研究チームが臨床試験を行った治療薬は、人間のES細胞由来のドーパミン細胞治療薬だ。パーキンソン病は、神経伝達物質ドーパミンを生成する神経細胞が失われることで発症する退行性脳疾患だ。ドーパミン細胞のおよそ60~70%が死滅すると、運動機能の低下などの症状が現れ始める。現在は、ドーパミン分泌を調節する薬であるレボドパなどの薬剤が使用されているが、長期服用時には副作用が出るほか、症状の進行を遅らせるにとどまり、根本的な改善には限界がある。

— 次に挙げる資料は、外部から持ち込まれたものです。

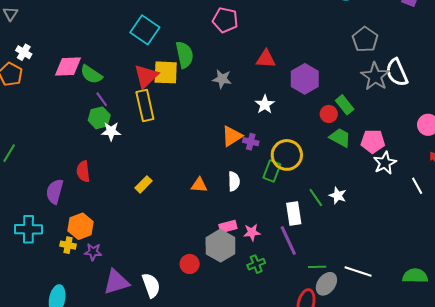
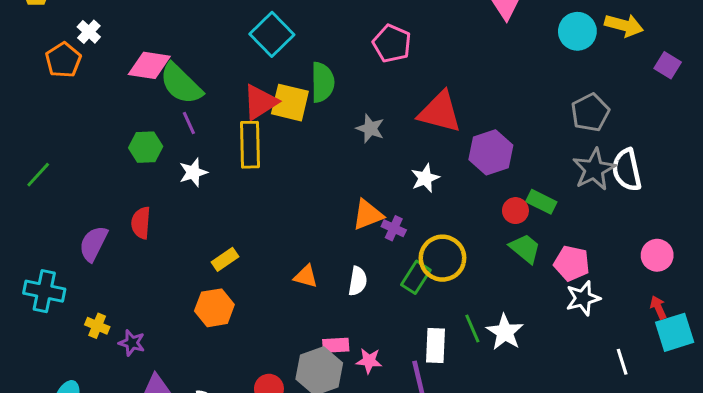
red triangle: (266, 59) -> (440, 112), size x1.5
green semicircle: (91, 74) -> (181, 84), size x1.4
green rectangle: (345, 105) -> (541, 202), turned -36
green hexagon: (99, 118) -> (146, 147), moved
white star: (111, 131) -> (193, 172), turned -30
white line: (417, 186) -> (622, 362), moved
white star: (338, 196) -> (505, 332), size x1.4
orange hexagon: (81, 226) -> (214, 308), moved

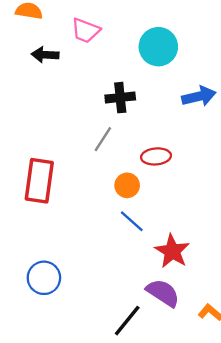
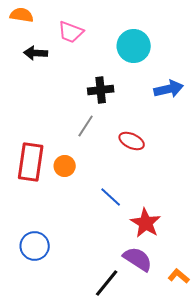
red ellipse: (156, 156) -> (132, 141), turned 30
orange circle: (127, 185) -> (65, 166), moved

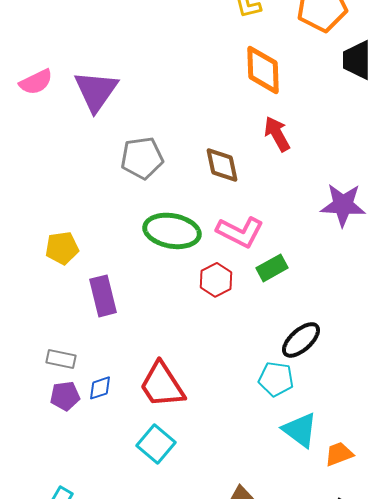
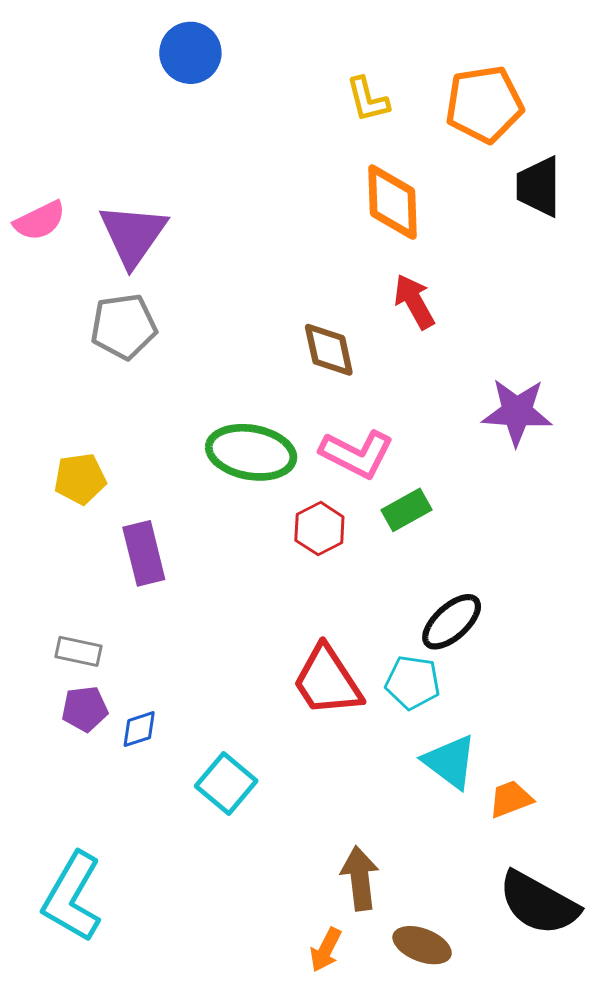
gray pentagon: (142, 158) -> (124, 326), moved
red trapezoid: (162, 385) -> (327, 681), moved
blue diamond: (100, 388) -> (139, 729), moved

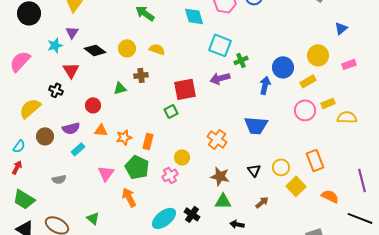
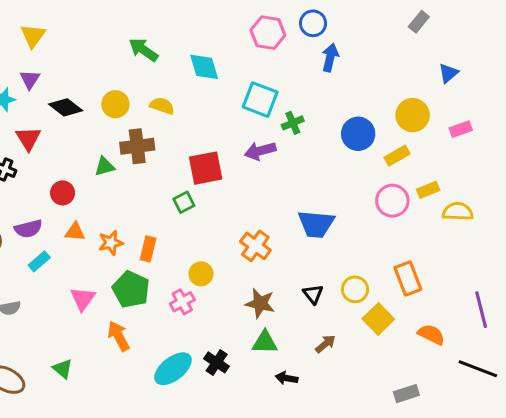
cyan diamond: (194, 16) -> (204, 67), moved
brown cross: (141, 75) -> (137, 146), size x1.5
blue arrow: (265, 85) -> (330, 58), moved

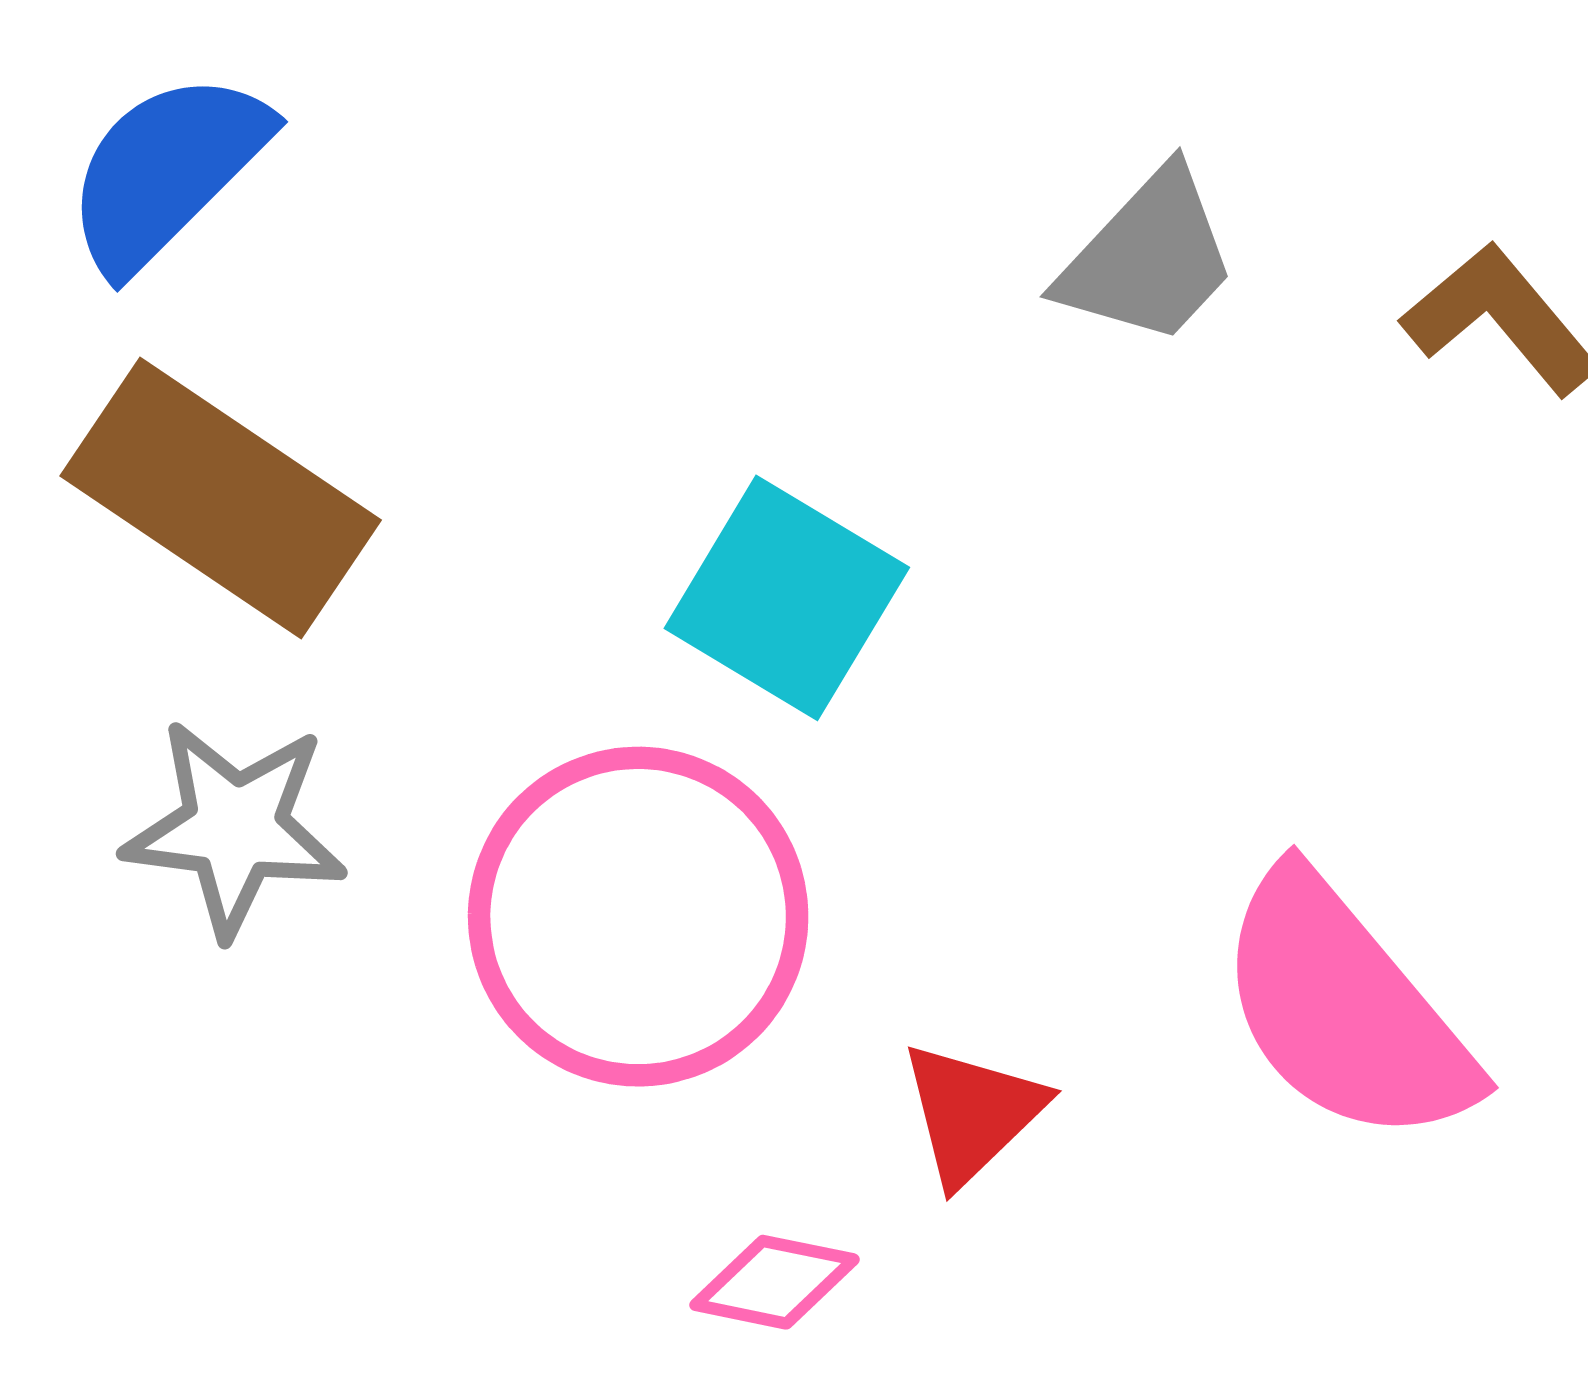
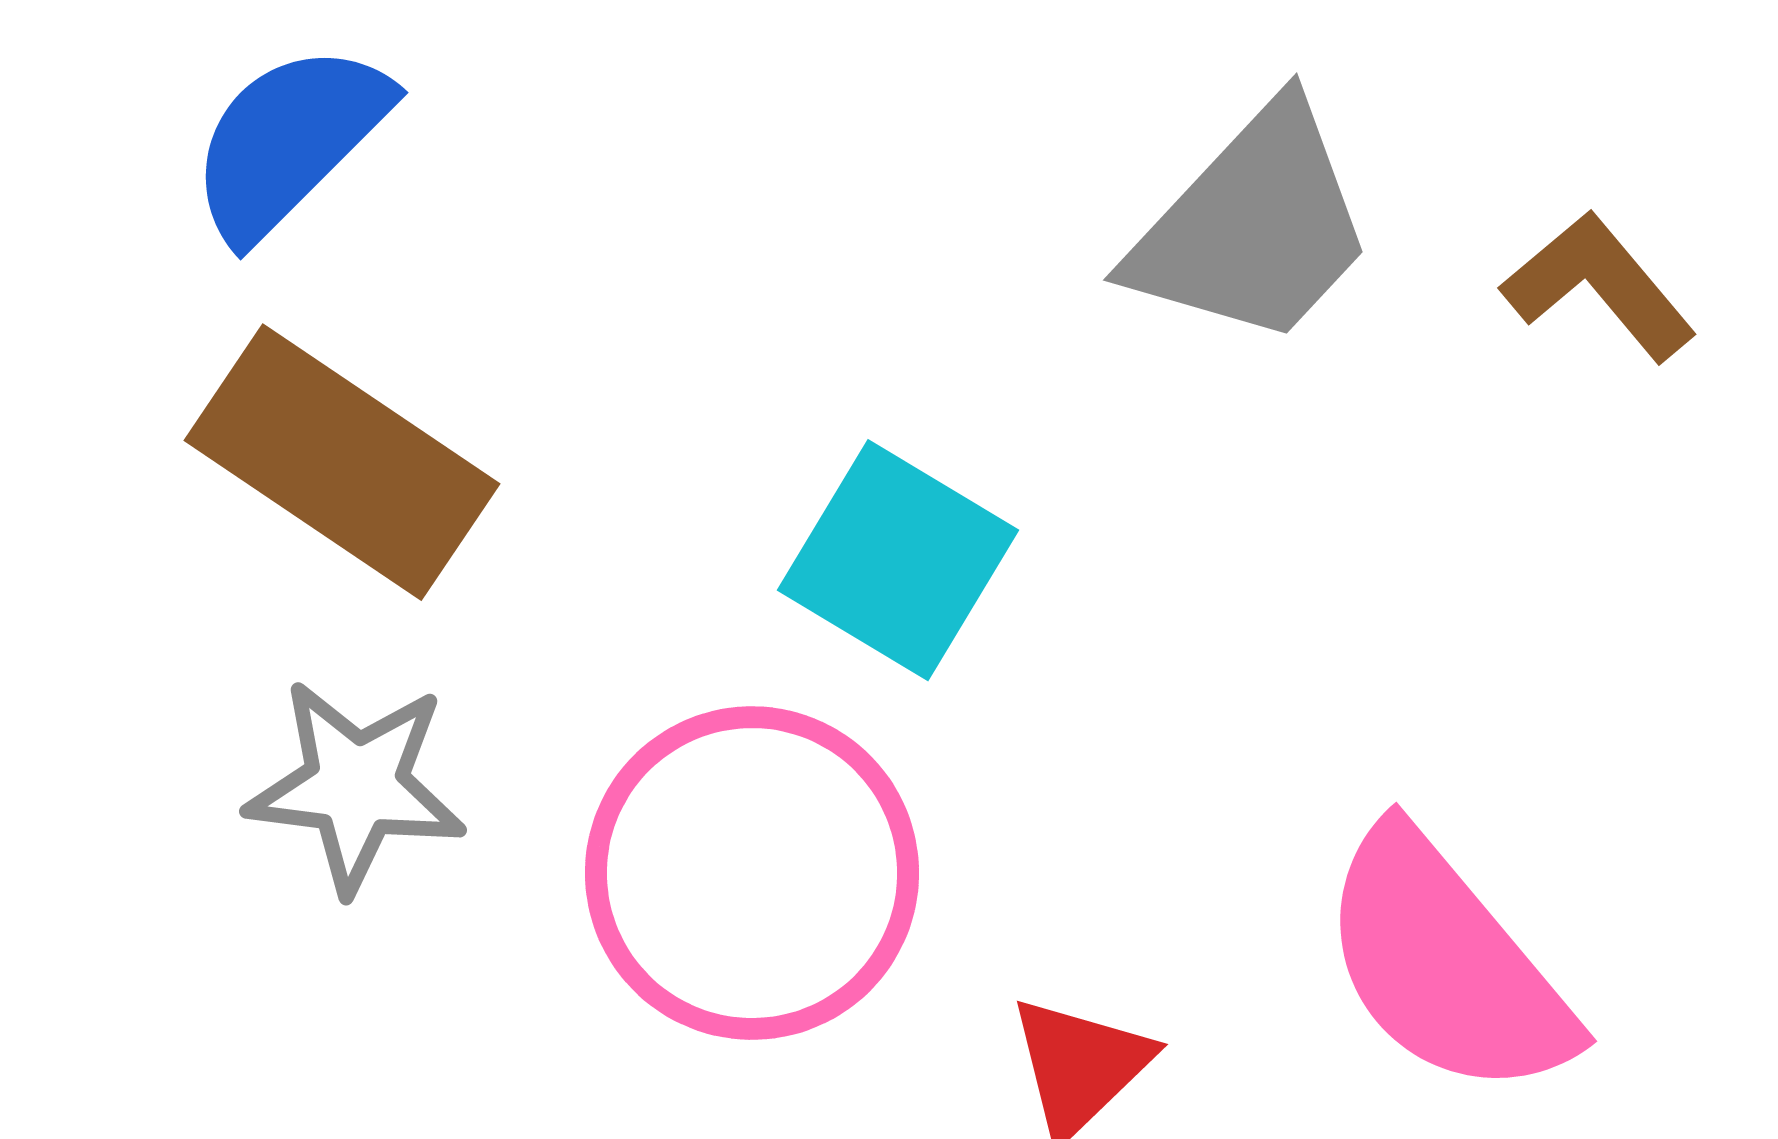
gray trapezoid: (1148, 258) -> (1253, 226), size x1.4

これに対し、人間のES細胞由来のドーパミン神経細胞を移植すれば、ドーパミンを持続的に生成できるため、根本的治療が可能になると期待されている。研究チームは、パーキンソン病と診断されてから5年以上が経過し、既存の薬物治療で副作用を示した患者12人を対象に臨床試験を実施した。脳にドーパミン神経細胞を移植した後、1年間追跡観察した結果、高用量投与群では症状が平均43.1%改善し、低用量投与群では平均27.8%改善した。評価には、パーキンソン病の症状を重症度に応じて段階的に区分する「ホーエン・ヤール尺度」が用いられた。また、脳の画像診断では、移植されたドーパミン神経細胞が良好に生着していることも確認された。
臨床参加者の中には、パーキンソン病でオーケストラの指揮を中断していたが、臨床試験参加後に再び指揮を執るようになった例もあった。
今回の研究は延世大学セブランス病院で行われ、研究の責任著者である金東旭教授が最高技術責任者(CTO)を務めるエスバイオメディクスも共同参加した。研究チームは今回の臨床結果をもとに、第3相臨床試験まで進む計画だ。